Cheshire as she appears in Young Justice.

- Cheshire makes non-speaking appearances in the fifth season of Teen Titans. This version is a member of the Brotherhood of Evil with the ability to turn invisible save for her mask's eyes and grin, akin to the Cheshire Cat.
- The Teen Titans incarnation of Cheshire appears in the "New Teen Titans" segment of DC Nation Shorts.
- Cheshire appears in Young Justice, voiced by Kelly Hu. This version is a member of the League of Shadows who wields a pair of sai and a technologically advanced, multi-purpose mask. Additionally, she is the daughter of Sportsmaster and Paula Nguyen and older sister of Artemis Crock. In between the first and second seasons, Cheshire betrayed the Shadows to save Red Arrow, whom she married, and gave birth to a baby girl named Lian Nguyen-Harper. In between the second and third seasons however, Cheshire left Lian in Artemis and Red Arrow's care to focus on her criminal activities as she feels unworthy to be Lian's mother and part of a normal family despite still loving Lian and Red Arrow. In the fourth season, Cheshire reveals to Artemis that she fears being a bad influence on Lian. Upon hearing of her plight, Ra's al Ghul agrees to help rehabilitate Cheshire, who stays on Infinity Island to work on herself.

===Film===
- Jade appears in Batman: Soul of the Dragon, voiced by Jamie Chung.
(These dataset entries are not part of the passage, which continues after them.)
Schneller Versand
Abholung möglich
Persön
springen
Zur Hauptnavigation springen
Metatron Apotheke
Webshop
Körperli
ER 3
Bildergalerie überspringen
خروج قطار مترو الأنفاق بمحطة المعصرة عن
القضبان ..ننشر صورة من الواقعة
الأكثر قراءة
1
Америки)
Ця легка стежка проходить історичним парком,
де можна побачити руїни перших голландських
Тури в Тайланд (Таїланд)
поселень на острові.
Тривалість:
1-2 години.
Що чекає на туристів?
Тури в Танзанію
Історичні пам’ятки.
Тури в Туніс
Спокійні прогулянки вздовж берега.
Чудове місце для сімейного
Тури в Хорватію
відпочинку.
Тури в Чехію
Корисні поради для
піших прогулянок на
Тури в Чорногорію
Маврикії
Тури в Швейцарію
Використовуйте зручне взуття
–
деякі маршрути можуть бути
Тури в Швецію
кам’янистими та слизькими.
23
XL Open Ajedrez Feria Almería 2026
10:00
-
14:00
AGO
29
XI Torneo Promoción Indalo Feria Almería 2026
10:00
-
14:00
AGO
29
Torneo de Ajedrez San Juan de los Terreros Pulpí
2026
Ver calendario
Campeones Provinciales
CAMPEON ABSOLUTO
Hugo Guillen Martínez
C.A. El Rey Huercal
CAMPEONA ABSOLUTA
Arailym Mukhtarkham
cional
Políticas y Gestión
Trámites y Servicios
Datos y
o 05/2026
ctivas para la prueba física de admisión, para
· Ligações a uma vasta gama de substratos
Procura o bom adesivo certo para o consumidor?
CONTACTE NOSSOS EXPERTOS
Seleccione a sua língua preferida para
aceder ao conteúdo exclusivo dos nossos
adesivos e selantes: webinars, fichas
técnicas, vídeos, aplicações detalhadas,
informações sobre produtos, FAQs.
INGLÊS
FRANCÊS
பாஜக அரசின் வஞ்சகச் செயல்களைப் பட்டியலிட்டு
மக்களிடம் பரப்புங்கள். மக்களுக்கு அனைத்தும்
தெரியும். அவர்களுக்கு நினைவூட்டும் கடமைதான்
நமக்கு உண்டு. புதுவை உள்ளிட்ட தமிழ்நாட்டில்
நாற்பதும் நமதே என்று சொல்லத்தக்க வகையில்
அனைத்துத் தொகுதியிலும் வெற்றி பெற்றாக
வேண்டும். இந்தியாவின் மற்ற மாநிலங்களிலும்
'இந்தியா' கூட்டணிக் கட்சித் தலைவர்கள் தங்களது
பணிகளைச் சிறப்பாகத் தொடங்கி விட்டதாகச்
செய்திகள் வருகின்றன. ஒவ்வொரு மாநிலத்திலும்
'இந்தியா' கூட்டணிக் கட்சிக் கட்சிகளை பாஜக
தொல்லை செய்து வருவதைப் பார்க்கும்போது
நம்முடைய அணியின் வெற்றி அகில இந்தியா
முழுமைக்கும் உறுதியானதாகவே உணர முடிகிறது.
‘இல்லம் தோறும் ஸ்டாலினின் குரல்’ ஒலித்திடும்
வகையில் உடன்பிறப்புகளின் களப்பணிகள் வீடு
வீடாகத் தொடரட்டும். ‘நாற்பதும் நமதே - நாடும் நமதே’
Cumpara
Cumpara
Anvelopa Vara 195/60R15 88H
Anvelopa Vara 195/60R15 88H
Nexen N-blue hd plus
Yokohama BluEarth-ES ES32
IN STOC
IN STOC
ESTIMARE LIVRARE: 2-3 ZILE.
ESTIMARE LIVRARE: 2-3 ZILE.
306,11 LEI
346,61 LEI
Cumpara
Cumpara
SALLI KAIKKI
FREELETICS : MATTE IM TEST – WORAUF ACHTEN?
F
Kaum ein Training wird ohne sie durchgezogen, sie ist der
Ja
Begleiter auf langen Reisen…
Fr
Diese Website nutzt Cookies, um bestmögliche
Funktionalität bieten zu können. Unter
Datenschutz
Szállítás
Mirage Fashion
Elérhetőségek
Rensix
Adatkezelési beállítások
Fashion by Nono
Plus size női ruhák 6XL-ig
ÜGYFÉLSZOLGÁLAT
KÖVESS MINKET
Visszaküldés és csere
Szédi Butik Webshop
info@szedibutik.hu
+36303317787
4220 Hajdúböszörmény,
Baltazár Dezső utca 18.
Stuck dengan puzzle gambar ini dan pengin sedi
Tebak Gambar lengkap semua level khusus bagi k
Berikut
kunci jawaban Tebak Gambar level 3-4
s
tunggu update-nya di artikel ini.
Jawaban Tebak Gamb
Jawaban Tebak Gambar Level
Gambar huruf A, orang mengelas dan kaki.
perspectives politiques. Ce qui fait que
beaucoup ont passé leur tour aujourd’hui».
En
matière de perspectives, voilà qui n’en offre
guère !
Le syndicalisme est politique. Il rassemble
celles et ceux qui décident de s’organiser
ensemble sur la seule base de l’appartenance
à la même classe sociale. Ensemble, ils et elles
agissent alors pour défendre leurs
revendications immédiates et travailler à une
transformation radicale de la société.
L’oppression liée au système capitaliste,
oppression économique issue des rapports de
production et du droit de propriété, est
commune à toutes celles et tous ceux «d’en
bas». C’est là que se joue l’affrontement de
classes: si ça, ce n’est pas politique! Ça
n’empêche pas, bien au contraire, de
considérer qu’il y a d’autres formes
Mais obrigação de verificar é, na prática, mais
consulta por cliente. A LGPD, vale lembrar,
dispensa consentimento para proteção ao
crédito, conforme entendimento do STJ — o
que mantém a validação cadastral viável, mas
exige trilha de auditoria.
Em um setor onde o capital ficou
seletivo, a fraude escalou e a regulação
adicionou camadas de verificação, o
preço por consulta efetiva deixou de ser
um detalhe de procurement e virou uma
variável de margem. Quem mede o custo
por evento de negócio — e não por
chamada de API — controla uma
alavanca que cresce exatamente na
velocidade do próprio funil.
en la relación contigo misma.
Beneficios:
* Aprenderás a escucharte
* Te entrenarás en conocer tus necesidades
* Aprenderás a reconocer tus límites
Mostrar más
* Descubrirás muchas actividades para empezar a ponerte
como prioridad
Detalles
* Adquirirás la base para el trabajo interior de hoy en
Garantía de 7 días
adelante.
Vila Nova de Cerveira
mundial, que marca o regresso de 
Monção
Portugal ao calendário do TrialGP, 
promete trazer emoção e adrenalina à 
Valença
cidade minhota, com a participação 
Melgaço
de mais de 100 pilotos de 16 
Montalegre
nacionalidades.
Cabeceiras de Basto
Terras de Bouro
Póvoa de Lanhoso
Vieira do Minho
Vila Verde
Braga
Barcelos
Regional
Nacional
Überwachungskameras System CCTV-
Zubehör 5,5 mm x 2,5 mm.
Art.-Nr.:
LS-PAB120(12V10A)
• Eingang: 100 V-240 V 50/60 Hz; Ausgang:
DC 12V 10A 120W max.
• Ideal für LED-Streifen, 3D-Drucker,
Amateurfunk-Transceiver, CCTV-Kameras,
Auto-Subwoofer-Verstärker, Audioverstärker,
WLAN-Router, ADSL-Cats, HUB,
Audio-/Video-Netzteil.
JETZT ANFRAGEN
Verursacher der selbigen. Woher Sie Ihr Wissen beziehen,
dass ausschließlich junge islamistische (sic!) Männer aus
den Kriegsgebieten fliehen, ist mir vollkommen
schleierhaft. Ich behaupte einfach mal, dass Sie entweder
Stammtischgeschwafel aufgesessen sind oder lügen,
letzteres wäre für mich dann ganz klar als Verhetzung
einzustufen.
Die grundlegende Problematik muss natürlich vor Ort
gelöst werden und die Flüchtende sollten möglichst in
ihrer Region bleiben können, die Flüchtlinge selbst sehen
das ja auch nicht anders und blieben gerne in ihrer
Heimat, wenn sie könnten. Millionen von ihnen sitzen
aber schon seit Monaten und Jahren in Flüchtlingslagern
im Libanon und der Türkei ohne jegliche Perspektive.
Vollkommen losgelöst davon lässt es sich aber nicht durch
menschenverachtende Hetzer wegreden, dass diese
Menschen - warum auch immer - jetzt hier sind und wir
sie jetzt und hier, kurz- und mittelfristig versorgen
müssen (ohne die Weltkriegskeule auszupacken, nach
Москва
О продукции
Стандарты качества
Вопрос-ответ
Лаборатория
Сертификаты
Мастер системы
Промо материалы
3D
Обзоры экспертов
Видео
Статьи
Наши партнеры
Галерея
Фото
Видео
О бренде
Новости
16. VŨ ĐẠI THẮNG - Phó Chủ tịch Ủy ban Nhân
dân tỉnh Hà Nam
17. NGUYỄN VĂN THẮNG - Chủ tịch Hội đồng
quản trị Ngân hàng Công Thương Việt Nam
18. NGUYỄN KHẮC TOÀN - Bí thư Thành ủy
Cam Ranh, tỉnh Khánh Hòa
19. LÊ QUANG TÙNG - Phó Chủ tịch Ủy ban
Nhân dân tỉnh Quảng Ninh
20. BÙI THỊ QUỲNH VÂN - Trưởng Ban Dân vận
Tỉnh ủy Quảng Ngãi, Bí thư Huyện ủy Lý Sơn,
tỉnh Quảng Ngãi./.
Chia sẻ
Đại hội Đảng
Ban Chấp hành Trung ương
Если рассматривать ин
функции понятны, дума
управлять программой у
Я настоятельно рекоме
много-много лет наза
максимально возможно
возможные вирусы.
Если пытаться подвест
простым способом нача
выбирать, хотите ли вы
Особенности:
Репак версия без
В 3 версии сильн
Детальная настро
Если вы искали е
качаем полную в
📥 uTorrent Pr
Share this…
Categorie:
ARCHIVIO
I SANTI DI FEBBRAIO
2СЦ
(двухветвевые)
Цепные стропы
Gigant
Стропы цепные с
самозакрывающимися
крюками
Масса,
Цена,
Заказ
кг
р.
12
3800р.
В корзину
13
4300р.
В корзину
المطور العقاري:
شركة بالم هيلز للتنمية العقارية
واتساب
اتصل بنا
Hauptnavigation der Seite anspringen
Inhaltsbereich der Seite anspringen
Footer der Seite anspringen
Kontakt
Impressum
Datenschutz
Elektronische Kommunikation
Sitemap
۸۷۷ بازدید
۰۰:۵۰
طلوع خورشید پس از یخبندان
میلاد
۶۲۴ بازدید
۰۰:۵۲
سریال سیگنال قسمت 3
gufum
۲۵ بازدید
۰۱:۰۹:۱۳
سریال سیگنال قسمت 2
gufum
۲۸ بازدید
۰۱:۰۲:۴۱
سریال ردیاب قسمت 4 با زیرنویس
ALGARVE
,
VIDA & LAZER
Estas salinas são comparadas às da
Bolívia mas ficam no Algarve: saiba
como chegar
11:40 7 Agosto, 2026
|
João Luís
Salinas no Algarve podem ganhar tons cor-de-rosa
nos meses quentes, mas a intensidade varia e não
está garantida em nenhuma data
This version is a student of O-Sensei who frequently challenges her master's decisions. She is later murdered by fellow student Rip Jagger to open a mystical gate to the realm of the serpent god Nāga.
- Cheshire appears in Catwoman: Hunted, voiced again by Kelly Hu. This version is a member of the League of Shadows and an associate of Barbara Minerva.

===Video games===
- The Young Justice incarnation of Cheshire appears as a boss in Young Justice: Legacy, voiced again by Kelly Hu.
- Cheshire appears as a character in Scribblenauts Unmasked: A DC Comics Adventure.
- Cheshire appears as a playable character summon in Lego Batman 3: Beyond Gotham, voiced by Tara Strong.
- Cheshire appears as a playable character in Lego DC Super-Villains.
- Cheshire appears as a playable character in DC Heroes and Villains.
- Cheshire appears as a playable character in DC Legends.

===Miscellaneous===
- The Teen Titans animated series incarnation of Cheshire appears in Teen Titans Go!.
- Cheshire makes a minor appearance in the Injustice: Gods Among Us prequel comic.
- Cheshire appears in DC Super Hero Girls, voiced by Nika Futterman.